Ses amis acquiescèrent lentement. « Cinq minutes » était un nom de code qu'ils avaient mit en place afin de pouvoir déballer chacun leur tour une blessure qui leur rongeait le cœur, se libérant du poids en en parlant. Une fois les cinq minutes écoulées, ils devaient tout oublier et aller de l'avant. D'un coup de baguette magique, le blond fit apparaître un sablier qu'il retourna.

- Théo, tu commence ?

- Le manoir se vide de lumière chaque jour un peu plus depuis la mort de ma mère. Mon père s'enferme dans son bureau toute la journée et ne daigne m'adresser la parole que pendant le dîner. Et là encore, la discussion est à sens unique. Je lui montre mes nouvelles notes, il hoche la tête et me récite le discours comme quoi le Seigneur des ténèbres sera ravi de m'avoir dans ses rangs. J'aimerais que ma mère soit encore là pour ne pas ressentir l'obscurité du manoir…, avoua faiblement le brun.
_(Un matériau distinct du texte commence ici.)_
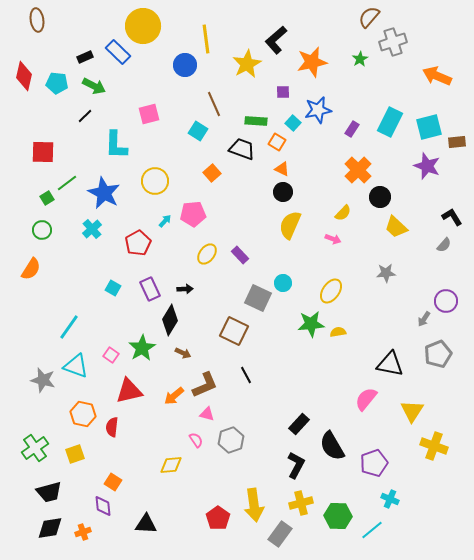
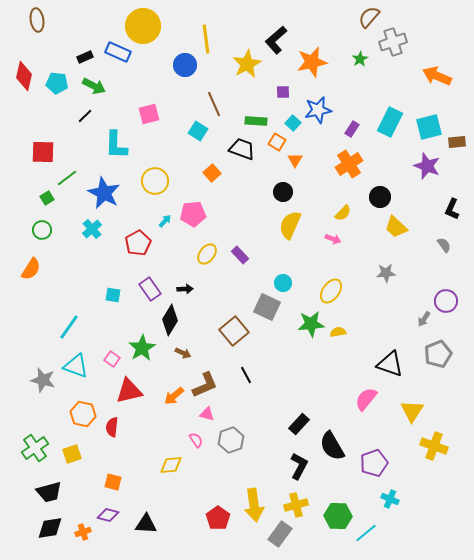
blue rectangle at (118, 52): rotated 20 degrees counterclockwise
orange triangle at (282, 169): moved 13 px right, 9 px up; rotated 35 degrees clockwise
orange cross at (358, 170): moved 9 px left, 6 px up; rotated 12 degrees clockwise
green line at (67, 183): moved 5 px up
black L-shape at (452, 217): moved 8 px up; rotated 125 degrees counterclockwise
gray semicircle at (444, 245): rotated 77 degrees counterclockwise
cyan square at (113, 288): moved 7 px down; rotated 21 degrees counterclockwise
purple rectangle at (150, 289): rotated 10 degrees counterclockwise
gray square at (258, 298): moved 9 px right, 9 px down
brown square at (234, 331): rotated 24 degrees clockwise
pink square at (111, 355): moved 1 px right, 4 px down
black triangle at (390, 364): rotated 8 degrees clockwise
yellow square at (75, 454): moved 3 px left
black L-shape at (296, 465): moved 3 px right, 1 px down
orange square at (113, 482): rotated 18 degrees counterclockwise
yellow cross at (301, 503): moved 5 px left, 2 px down
purple diamond at (103, 506): moved 5 px right, 9 px down; rotated 70 degrees counterclockwise
cyan line at (372, 530): moved 6 px left, 3 px down
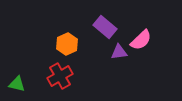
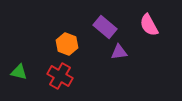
pink semicircle: moved 8 px right, 15 px up; rotated 105 degrees clockwise
orange hexagon: rotated 15 degrees counterclockwise
red cross: rotated 30 degrees counterclockwise
green triangle: moved 2 px right, 12 px up
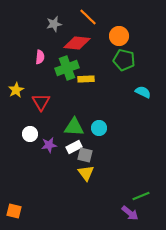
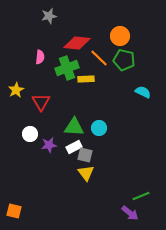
orange line: moved 11 px right, 41 px down
gray star: moved 5 px left, 8 px up
orange circle: moved 1 px right
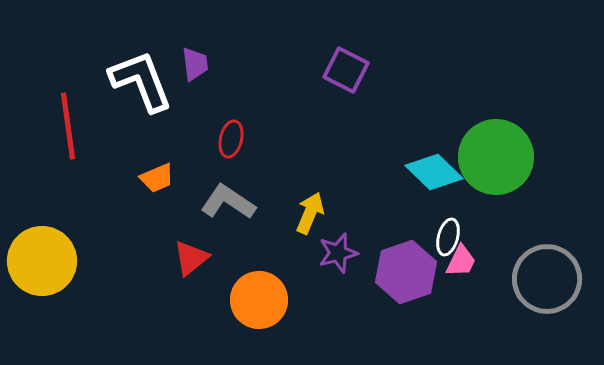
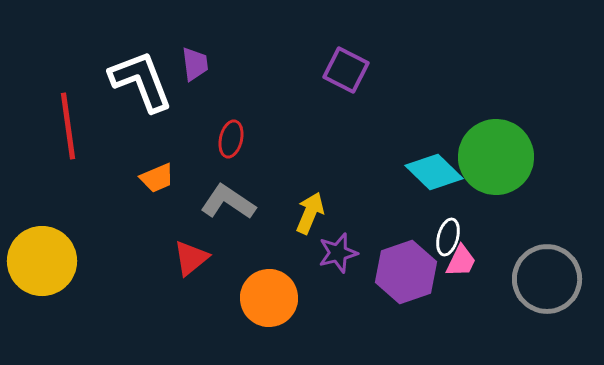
orange circle: moved 10 px right, 2 px up
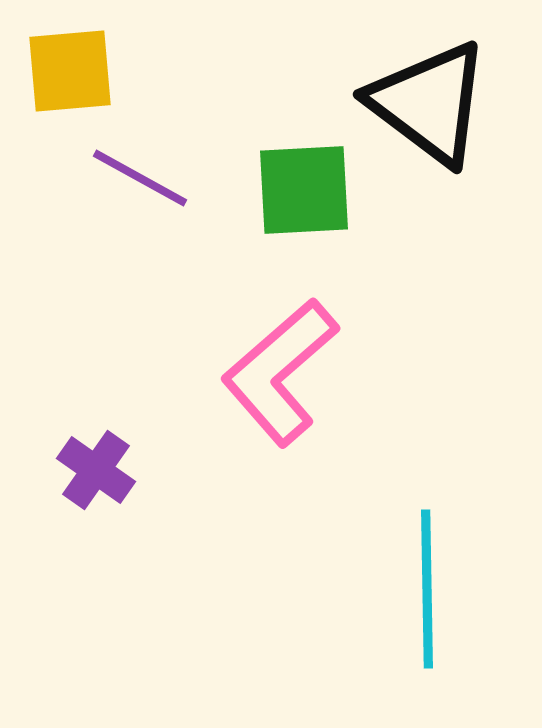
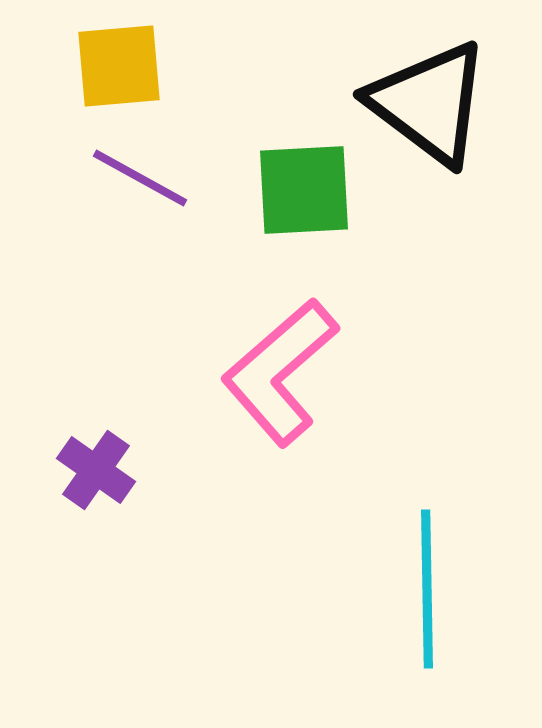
yellow square: moved 49 px right, 5 px up
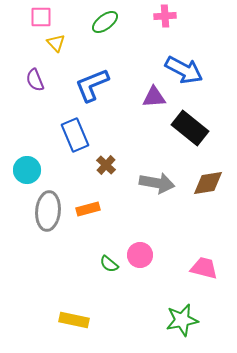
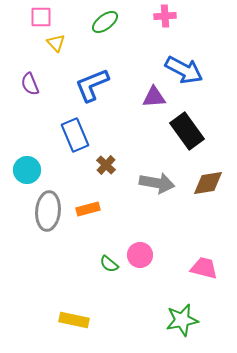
purple semicircle: moved 5 px left, 4 px down
black rectangle: moved 3 px left, 3 px down; rotated 15 degrees clockwise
Tous hochèrent la tête tristement. Mr Nott était plus un Mangemort qu'une figure paternelle. Depuis la mort de sa mère, Théodore n'avait jamais reçu la moindre marque d'affection de la part de son géniteur. Si Pansy souffrait des mots de sa mère, Théodore lui souffrait du silence de son père.

- Blaise à toi, dit Draco en voyant le temps défilé à mesure que les grains de sables tombaient du haut du sablier.

- Hum… ma mère a encore mit le grappin sur un milliardaire Moldu. Bien entendu, il n'y aucun amour dans ses yeux quant elle le regarde. Elle veut juste se marier avec lui, le tuer et récupérer l'important héritage. Elle doit en être à son quinzième mari depuis ma naissance je crois…. Ça me tue la voir se prostituer juste pour de l'argent.

Tout le monde chez les Sang-purs savait que la richesse des Zabini venait des meurtres que commettait Mrs Zabini. Elle était une ancienne actrice, d'une grande beauté, qui attirait facilement les hommes vers elle. Blaise avait souvent reçu des moqueries comme quoi sa mère était une catin Moldue – une insulte qui blessait le métis à chaque fois.

- Pansy ?

- La semaine dernière, pendant les vacances, on a reçu les Flint à dîner. Ils ont commencé à parler du mariage arrangé entre Marcus et moi. Je me suis rebellée en criant haut et fort que je ne voulais pas épouser un homme aussi laid que Marcus. Je suis sûre que c'est pour ça que ma mère part loin, pour rétablir l'honneur que j'ai sali en osant ouvrir ma bouche et pour me punir évidemment.

Les mariages arrangés étaient chose commune chez les Sang-purs, tous devaient s'y soumettre.

- Et toi Draco ? Demanda la brune.

- J'en ai marre, avoua le blond à demi-mot. J'aimerais dire haut et fort que ce que les autres pensent de nous est totalement faux. Dire à ceux qui envient la richesse et la puissance de nos familles qu'il y a bien des secrets dans l'ombre. Dire à ceux qui nous craignent que ce n'est qu'un masque que nous portons. Dire à ceux qui nous prennent pour des petits cons arrogants que nous faisons ça pour oublier, l'espace d'un instant, nos blessures….

Les derniers grains de sables tombèrent au fond du sablier qui disparut aussitôt. Les quatre amis se relevèrent et s'enlacèrent fortement. Puis se séparèrent.

Pansy retourna dans son dortoir pour se faire disparaître les sillons sur ses joues grâce à sa trousse de maquillage, Théodore partit vers la bibliothèque pour s'avancer sur ses devoirs, tandis que Blaise alla faire une sieste bien méritée et que Draco finit de boire sa bouteille de Whisky Pur-Feu. Les secrets étaient enterrés et leurs masques étaient soigneusement remit sur leurs visages, rien ni personne ne verrait jamais les ombres qui les entouraient.